Solid-state electrolytes (SSEs) have emerged as high-priority materials for safe, energy-dense and reversible storage of electrochemical energy in batteries. In this Review, we assess recent progress in the design, synthesis and analysis of SSEs, and identify key failure modes, performance limitations and design concepts for creating SSEs to meet requirements for practical applications. We provide an overview of the development and characteristics of SSEs, followed by analysis of ion transport in the bulk and at interfaces based on different single-valent (Li⁺, Na⁺, K⁺) and multivalent (Mg²⁺, Zn²⁺, Ca²⁺, Al³⁺) cation carriers of contemporary interest. We analyse the progress in overcoming issues associated with the poor ionic conductivity and high interfacial resistance of inorganic SSEs and the poor oxidative stability and cation transference numbers of polymer SSEs. Perspectives are provided on the design requirements for future generations of SSEs, with a focus on the chemical, geometric, mechanical, electrochemical and interfacial transport features required to accelerate progress towards practical solid-state batteries in which metals are paired with energetic cathode chemistries, including Ni-rich and Li-rich intercalating materials, sustainable organic materials, S₈, O₂ and CO₂.

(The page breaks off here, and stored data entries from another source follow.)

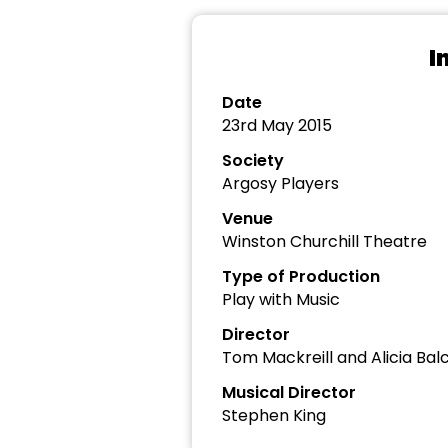
I
Date
23rd May 2015
Society
Argosy Players
Venue
Winston Churchill Theatre
Type of Production
Play with Music
Director
Tom Mackreill and Alicia Bal
Musical Director
Stephen King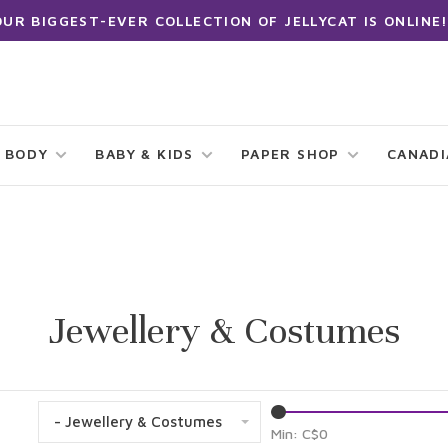
OUR BIGGEST-EVER COLLECTION OF JELLYCAT IS ONLINE!
 BODY
BABY & KIDS
PAPER SHOP
CANAD
Jewellery & Costumes
- Jewellery & Costumes
Min: C$
0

固态电解质（SSE）已作为高优先级材料出现，用于安全，能量密集和可逆地存储电池中的电化学能量。在这篇评论中，我们评估了SSE的设计，综合和分析的最新进展，并确定了关键的故障模式，性能限制和设计概念，以创建SSE以满足实际应用的要求。我们概述了SSE的发展和特征，然后分析了基于不同单价（Li ⁺，Na ⁺，K ⁺）和多价（Mg 2 ⁺，Zn ²⁺，Ca 2 ⁺，Al ³⁺）具有当代意义的阳离子载体。我们分析了克服与无机SSE的差离子电导率和高界面电阻以及聚合物SSE的差的氧化稳定性和阳离子转移数有关的问题的进展。提供了有关下一代SSE的设计要求的观点，重点关注了化学，几何，机械，电化学和界面传输特性，这些特性加快了向金属与高能阴极化学配对的实用固态电池的发展，包括富镍和富锂的插层材料，可持续的有机材料，S ₈，O ₂和CO ₂。